> Task inputs

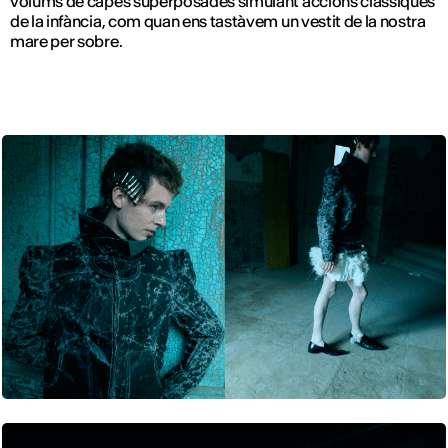
volums de capes superposades simulant accions clàssiques
de la infància, com quan ens tastàvem un vestit de la nostra
mare per sobre.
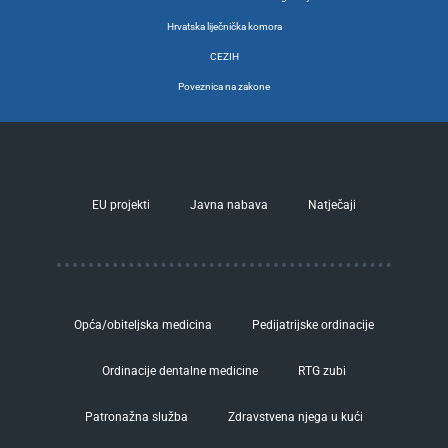
Hrvatska liječnička komora
CEZIH
Poveznica na zakone
EU projekti
Javna nabava
Natječaji
Opća/obiteljska medicina
Pedijatrijske ordinacije
Ordinacije dentalne medicine
RTG zubi
Patronažna služba
Zdravstvena njega u kući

> What to do
There is a line above that contains "Poveznica na zakone". Copy it and all later lines through the last, exactly, and leave out the rest.

> Result of this exercise
Poveznica na zakone
EU projekti
Javna nabava
Natječaji
Opća/obiteljska medicina
Pedijatrijske ordinacije
Ordinacije dentalne medicine
RTG zubi
Patronažna služba
Zdravstvena njega u kući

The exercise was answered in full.